Julie Bercovy. J’ai passé douze ans à participer aux opérations de fusions-acquisitions du groupe LVMH. Après le rachat de marques comme Hublot ou Bulgari, et des opérations moins emblématiques en support de nos maisons, je souhaitais pouvoir proposer mon expérience au service de nouvelles marques prometteuses et de business models encore inexplorés par le groupe. C'est dans cette optique que j'ai présenté, d’abord à Jean-Jacques Guiony (Directeur financier du groupe), puis à Bernard Arnault, ce projet d'investissements minoritaires dans de petites entreprises (de 3 à 20 M€ de chiffre d’affaires) à fort potentiel. Si l'on regarde nos secteurs d’activités, plusieurs success stories ont eu lieu ces dernières années, notamment grâce au digital qui permet de lever les barrières à l'entrée de certains métiers, et LVMH aurait tout à fait pu accompagner ces start-ups afin de profiter d’une belle création de valeur, et par la même occasion, gagner en expertise. Pour résumer, j'ai souhaité dire au groupe qu'il était dommage de ne s'intéresser qu'aux marques de taille significative, alors qu'elles étaient de plus en plus rares, et que de nombreuses opportunités n'attendaient que nos compétences et nos moyens financiers pour se développer fortement (à leur échelle, certes). Nous aurons ainsi une enveloppe de 50 millions d'euros à disposition.

 

L'objectif est-il de prendre le contrôle des marques dans lesquelles vous investirez ?

Non. LVMH Luxury Ventures se posera en tant que partenaire financier de ces petites entreprises. C'est pour cela que nous comptons faire du minoritaire. L'objectif que l'on m'a assigné est d'abord un objectif de création de valeur. Evidemment, si un jour une marque trouve sa place au sein du groupe, nous ne nous interdisons pas de l’acquérir, si les autres actionnaires existants le souhaitent.

 

Est-ce que le mouvement synchrone des groupes du CAC 40 dans leur volonté d'instaurer le corporate venture vous a aussi inspiré ?

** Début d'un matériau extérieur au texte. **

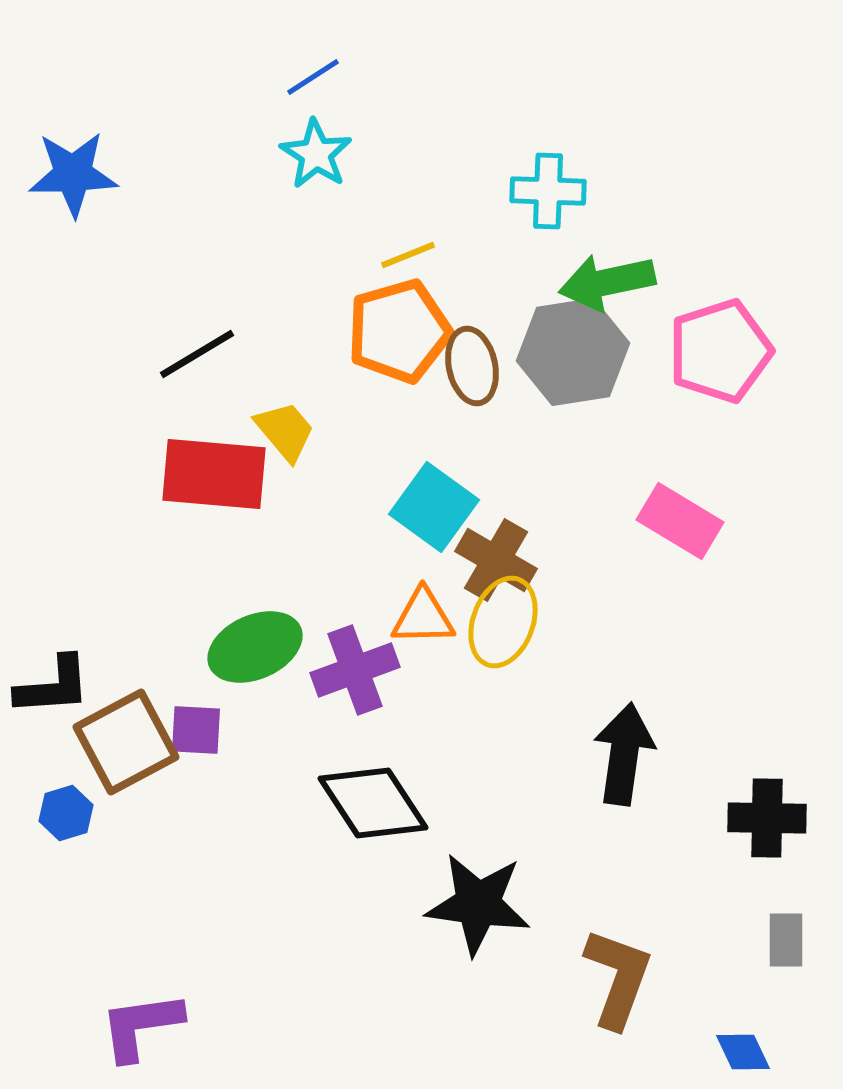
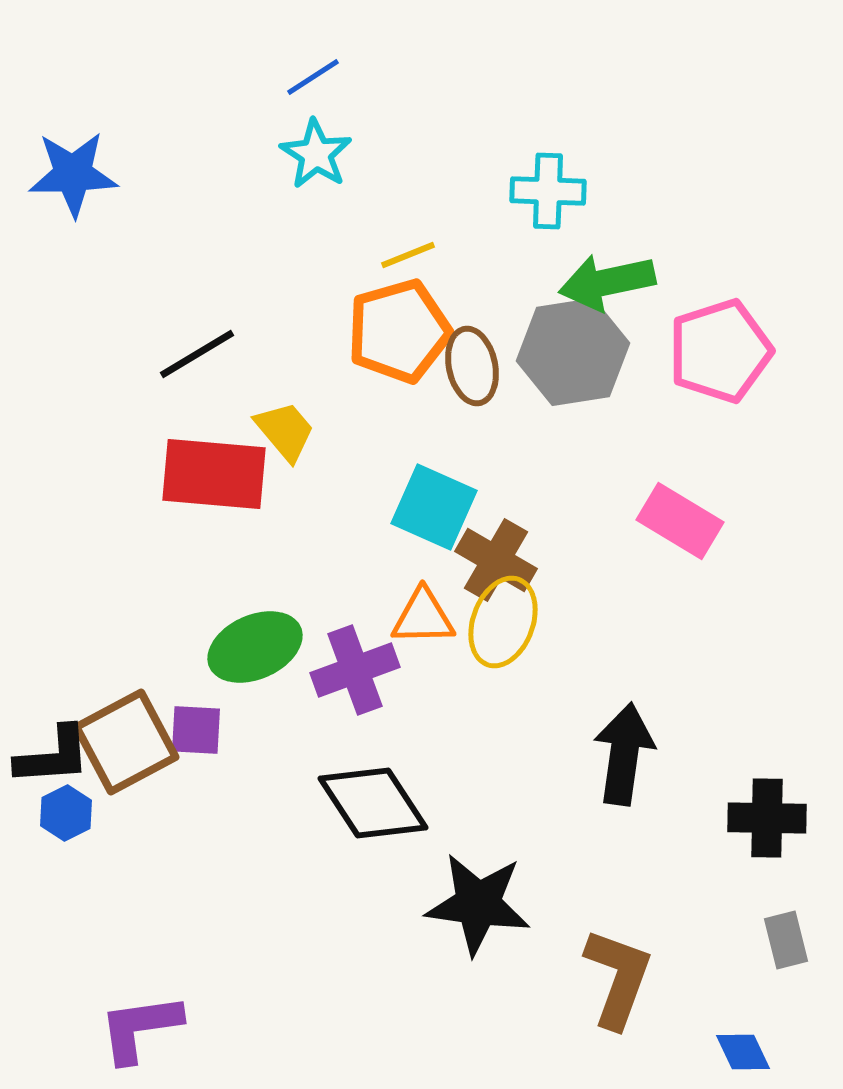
cyan square: rotated 12 degrees counterclockwise
black L-shape: moved 70 px down
blue hexagon: rotated 10 degrees counterclockwise
gray rectangle: rotated 14 degrees counterclockwise
purple L-shape: moved 1 px left, 2 px down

Pas vraiment. Je ne pense pas que LVMH Luxury Ventures puisse être directement comparé à des structures similaires chez Airbus ou Air Liquide par exemple. Ces groupes industriels ont un fort contenu technologique. Les entreprises dans lesquelles leur bras « corporate venture » investit sont très certainement en mesure de créer des synergies industrielles avec leur cœur d'activité. Dans notre cas, les maisons sont gérées en parfaite autonomie pour exprimer leur identité propre, et peu de synergies sont mises en place entre elles.

 

Dans ce cas, on peut s'interroger sur l'intérêt, pour un groupe aussi grand que LVMH, de réaliser de petits investissements sans volonté stratégique sous-jacente ?

On peut se dire que notre activité reste marginale pour un groupe qui représente plus de 100 milliards d'euros de capitalisation boursière et réalise presque 40 milliards de chiffre d'affaires, mais cela ne serait que voir une partie du tableau. Nous ne devons pas raisonner systématiquement dans les bornes du groupe, sinon chaque initiative individuelle paraît dérisoire et peu contributive. L'ambition de cette nouvelle activité d’investissement est de créer plusieurs dizaines de millions d'euros de valeur pour le groupe, rapportées à l’échelle d’une micro-équipe.

 

Est-ce que votre approche est déjà perçue positivement par les jeunes acteurs du luxe, du textile et des accessoires ?

Les retombées sont extrêmement positives. Pour commencer, cette initiative a été perçue comme une preuve d’ouverture d’esprit du groupe. Ensuite, LVMH a une surface financière telle, que les entreprises savent qu'elles pourront être financées sur le long terme, pourvu que le projet s'y prête. Ensuite, les sollicitations font écho à l’aura que le nom « LVMH » dégage dans l’industrie du luxe. L'idée que notre groupe puisse s'associer à une jeune marque séduit les fondateurs à la recherche de savoir-faire, mais aussi de crédibilité et de notoriété. Enfin, notre objectif est évidemment de profiter de notre immense expérience dans nos différents métiers.  Pour un problème donné, nous avons nécessairement l'interlocuteur idoine qui peut faire part de son expérience et aider ainsi à le résoudre. Qu'une marque cherche, par exemple, un distributeur japonais ou des solutions pour introduire des formules cosmétiques en Chine, nous avons les compétences requises pour le conseiller au mieux.

 

Par exemple, certaines personnes pourraient objecter que le streetwear n'a rien à voir avec le monde du luxe, mais pour LVMH, si le streetwear a une personnalité forte et recherche une forme d’excellence (en qualité et en créativité par exemple), cela nous intéresse.

 

Au sujet des marques précisément, quel est le profil type de la société que vous accompagneriez ?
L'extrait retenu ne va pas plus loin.